What Is the Difference Between Electronic Ignition & Pilotless Electronic Ignition?
Gas stoves and ovens need a way to ignite the natural gas supply to create the flame needed to cook. Electronic ignition, or pilotless electronic ignition, was created to replace older pilot light technology.
Older gas ovens and stoves utilized a small flame, or pilot light, to allow the range to create the heat needed to cook. Electronic ignition uses a clicking, or sparking, to initiate the cooking heat.
There is no difference between the terms "electronic ignition" and "pilotless electronic ignition." Both describe the same function of employing electrical current to ignite a flame in a stove or oven without the need for a continuously burning pilot light.
The use of pilotless electronic ignitions on gas stoves and ovens can save on natural gas bills by as much as 30 percent, reports the California Energy Commission.

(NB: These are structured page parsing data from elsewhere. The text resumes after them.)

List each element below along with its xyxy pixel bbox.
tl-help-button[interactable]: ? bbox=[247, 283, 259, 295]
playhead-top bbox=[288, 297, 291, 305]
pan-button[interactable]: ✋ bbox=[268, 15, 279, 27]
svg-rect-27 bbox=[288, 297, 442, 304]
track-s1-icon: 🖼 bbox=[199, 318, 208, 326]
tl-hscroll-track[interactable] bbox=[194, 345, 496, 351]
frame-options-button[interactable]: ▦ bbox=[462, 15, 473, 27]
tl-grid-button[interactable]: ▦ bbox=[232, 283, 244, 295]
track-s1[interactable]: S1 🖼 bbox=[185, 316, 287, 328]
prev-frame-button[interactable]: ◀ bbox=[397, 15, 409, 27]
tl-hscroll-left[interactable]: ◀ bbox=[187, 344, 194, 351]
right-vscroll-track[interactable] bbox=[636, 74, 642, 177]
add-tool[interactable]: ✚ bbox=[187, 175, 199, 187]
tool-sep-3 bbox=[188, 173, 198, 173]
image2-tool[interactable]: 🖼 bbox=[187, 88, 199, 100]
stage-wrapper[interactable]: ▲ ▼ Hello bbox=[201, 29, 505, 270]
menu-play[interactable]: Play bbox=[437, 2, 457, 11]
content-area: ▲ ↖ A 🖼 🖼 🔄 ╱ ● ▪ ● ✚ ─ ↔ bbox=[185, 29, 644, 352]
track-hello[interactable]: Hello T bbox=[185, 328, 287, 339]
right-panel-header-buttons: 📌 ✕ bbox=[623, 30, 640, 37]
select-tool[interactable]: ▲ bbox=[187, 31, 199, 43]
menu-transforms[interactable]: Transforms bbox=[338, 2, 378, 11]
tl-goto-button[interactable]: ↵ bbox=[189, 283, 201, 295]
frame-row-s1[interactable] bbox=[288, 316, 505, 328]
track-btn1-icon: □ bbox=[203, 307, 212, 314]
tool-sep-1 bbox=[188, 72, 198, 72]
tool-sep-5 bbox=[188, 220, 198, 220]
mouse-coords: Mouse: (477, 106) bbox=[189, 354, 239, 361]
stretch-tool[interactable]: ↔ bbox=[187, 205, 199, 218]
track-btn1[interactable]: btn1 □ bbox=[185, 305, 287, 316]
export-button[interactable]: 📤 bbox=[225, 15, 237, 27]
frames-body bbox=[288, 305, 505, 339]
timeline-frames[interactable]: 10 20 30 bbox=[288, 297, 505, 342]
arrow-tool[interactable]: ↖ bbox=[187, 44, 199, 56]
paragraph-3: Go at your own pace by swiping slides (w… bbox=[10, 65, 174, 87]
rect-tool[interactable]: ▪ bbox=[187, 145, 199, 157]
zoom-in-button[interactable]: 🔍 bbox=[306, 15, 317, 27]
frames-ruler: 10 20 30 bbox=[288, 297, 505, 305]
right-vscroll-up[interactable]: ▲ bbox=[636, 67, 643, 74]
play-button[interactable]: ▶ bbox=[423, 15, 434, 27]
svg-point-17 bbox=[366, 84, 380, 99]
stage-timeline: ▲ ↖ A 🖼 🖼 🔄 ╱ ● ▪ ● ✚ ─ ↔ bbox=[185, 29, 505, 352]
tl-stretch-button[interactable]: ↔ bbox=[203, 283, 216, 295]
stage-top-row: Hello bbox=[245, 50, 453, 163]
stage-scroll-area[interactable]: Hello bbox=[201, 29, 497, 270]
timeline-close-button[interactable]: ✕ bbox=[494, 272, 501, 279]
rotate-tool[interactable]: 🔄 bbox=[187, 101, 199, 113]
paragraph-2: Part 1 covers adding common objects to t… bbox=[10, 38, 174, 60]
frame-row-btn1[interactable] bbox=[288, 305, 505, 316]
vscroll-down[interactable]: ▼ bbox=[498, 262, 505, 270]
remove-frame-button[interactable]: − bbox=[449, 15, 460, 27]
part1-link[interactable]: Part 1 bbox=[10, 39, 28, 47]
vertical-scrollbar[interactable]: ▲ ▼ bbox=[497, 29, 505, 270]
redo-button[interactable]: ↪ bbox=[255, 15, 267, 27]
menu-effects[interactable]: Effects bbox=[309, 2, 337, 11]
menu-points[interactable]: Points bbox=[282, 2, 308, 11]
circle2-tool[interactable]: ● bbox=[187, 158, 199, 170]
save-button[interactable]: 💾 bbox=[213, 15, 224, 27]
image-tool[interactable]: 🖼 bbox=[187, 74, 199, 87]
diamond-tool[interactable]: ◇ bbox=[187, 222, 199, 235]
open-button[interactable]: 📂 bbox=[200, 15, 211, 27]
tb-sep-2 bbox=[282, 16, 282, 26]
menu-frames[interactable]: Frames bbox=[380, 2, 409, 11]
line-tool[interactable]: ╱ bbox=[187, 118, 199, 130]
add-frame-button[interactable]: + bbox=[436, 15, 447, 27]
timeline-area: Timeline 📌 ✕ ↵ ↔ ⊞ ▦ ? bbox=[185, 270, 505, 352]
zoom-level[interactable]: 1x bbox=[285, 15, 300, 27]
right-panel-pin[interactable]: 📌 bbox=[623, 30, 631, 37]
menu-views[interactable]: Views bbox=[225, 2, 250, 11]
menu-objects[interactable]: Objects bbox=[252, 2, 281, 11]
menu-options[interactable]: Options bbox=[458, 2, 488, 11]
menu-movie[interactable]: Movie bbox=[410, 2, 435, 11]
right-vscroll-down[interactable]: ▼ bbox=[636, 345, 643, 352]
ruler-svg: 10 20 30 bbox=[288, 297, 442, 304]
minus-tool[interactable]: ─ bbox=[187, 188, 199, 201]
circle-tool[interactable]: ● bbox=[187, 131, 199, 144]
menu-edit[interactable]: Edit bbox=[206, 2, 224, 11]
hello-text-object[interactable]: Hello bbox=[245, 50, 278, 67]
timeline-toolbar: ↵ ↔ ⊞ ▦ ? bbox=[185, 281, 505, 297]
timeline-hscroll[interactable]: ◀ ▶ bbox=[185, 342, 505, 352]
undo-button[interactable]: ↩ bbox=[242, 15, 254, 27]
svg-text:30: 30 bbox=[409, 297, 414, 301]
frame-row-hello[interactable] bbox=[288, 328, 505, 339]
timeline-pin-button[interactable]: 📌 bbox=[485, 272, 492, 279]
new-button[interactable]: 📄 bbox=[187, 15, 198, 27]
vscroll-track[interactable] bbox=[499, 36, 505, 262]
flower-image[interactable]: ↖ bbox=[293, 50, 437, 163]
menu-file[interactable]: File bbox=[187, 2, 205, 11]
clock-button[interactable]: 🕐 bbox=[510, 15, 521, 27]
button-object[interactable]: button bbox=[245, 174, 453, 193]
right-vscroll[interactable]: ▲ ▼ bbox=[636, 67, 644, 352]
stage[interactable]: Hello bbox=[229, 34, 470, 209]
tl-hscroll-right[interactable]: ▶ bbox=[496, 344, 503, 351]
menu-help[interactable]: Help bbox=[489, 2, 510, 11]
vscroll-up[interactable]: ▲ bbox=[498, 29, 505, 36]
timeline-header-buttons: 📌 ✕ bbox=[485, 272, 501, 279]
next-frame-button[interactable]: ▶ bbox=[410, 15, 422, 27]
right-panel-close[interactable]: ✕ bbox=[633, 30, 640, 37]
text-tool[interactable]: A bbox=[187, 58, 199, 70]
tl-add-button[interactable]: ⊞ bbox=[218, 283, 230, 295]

The lack of a pilot light saves energy, as well as avoiding the inconvenience of having to light the flame if it goes out.
Writing professionally since 2010, Amy Rodriguez cultivates successful cacti, succulents, bulbs, carnivorous plants and orchids at home. With an electronics degree and more than 10 years of experience, she applies her love of gadgets to the gardening world as she continues her education through college classes and gardening activities.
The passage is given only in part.